Here's what I learned during the process:

  • Photoshop CS4 is the only app that can load and tonemap an EXR file of 6 GB.
  • AutoPano Giga can make such a file, but it needs to be on LInear Blending, no Color Correction, and no Compression.
  • That's why Vignetting needs to be removed during RAW development (Lightroom here).
  • SmartBlend works on PC, but not on Mac. Although it still tends to generate blending artifacts in HDR mode.
  • PTGui on the other hand, works great at this size with standard PTGui blending.
  • The 64-bit version of CS4 is pretty responsive in the viewport, but every operation (load/save/sharpen/flatten) takes ages. Consdering the image eats up 10 GB of RAM, only my VFX workstation at work can actually do this.
  • Tonemapping snow is hard. Somehow it always turns out grey. Figured out that this is just a mental thing: there is no upper point of reference. So there is nothing stopping me from overdoing the local contrasts, effectively working against the overall global contrast and darkening the snow patches.
  • TIFF files can't be bigger than 4 GB.
  • PSB is the only file format that really works. Can bloat up to > 17 GB, when tonemapping manually with adjustment layers.
  • Photomatix 64-bit, made for tonemapping huge images, needs to support PSB. At least the single layer, flattened PSB - otherwise it's kind of pointless.
  • Gigapanos are strange. Tonemapping them to look good in every zoom level, all the way out and when focussing on a tiny detail - very hard.
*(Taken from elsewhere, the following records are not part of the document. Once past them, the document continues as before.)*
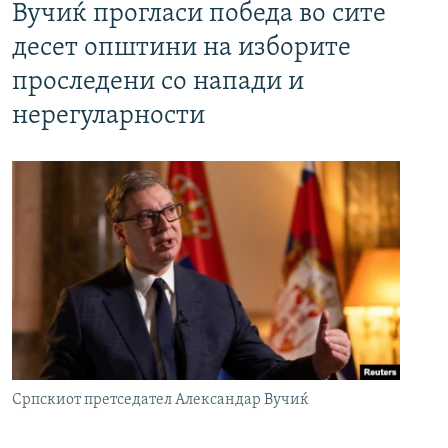
Вучиќ прогласи победа во сите
десет општини на изборите
проследени со напади и
нерегуларности
Српскиот претседател Александар Вучиќ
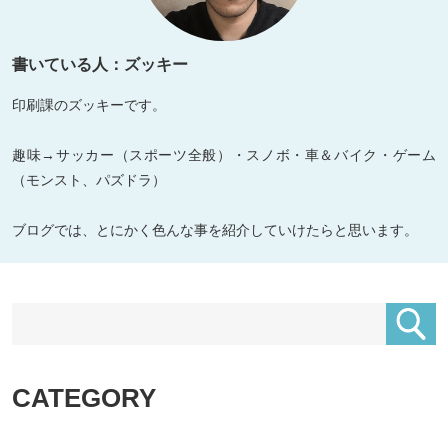
書いている人：ズッキー
印刷課のズッキーです。
趣味→サッカー（スポーツ全般）・スノボ・車＆バイク・ゲーム
（モンスト、パズドラ）
ブログでは、とにかく色んな事を紹介していけたらと思います。
CATEGORY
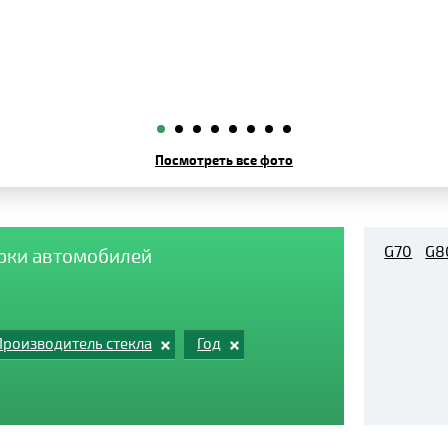
Посмотреть все фото
G70
G8
арки автомобилей
Производитель стекла
Год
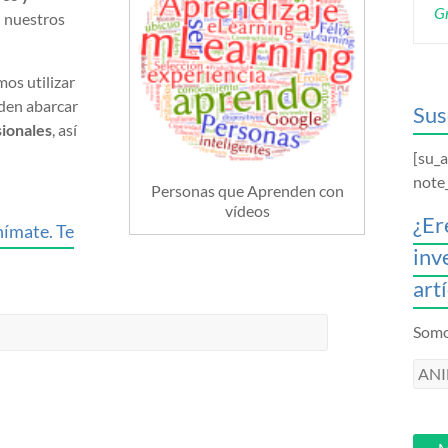
Gr
n nuestros
os utilizar
eden abarcar
Sus
sionales
, así
[su_
note
Personas que Aprenden con
vídeos
¿Er
nímate. Te
inv
art
Somos
ANI
intr
tu
email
Why did I go full HDR on this?


Using a local tonemapper on the tiles before stitching was my first idea. But that leads to a huge variation in overall brightness. Especially the clear sky tiles turn into a mess, because noise/grain is the only detail emphasized here.

On the other hand, all the snow and ice do show a very high dynamic range. A combined field of view of 320 degree makes it even worse. Compare the result with the Best Exposure Preview stitch, and you'll see that the HDR treatment does make a hell lot of sense. Although, in comparison, that preview stitch was ridicuously easy done in Autopano Giga on MacbookPro.

While my involvement probably won't stop the glaciers, it's nice to gather some Karma points while tackling an interesting HDR challenge like this.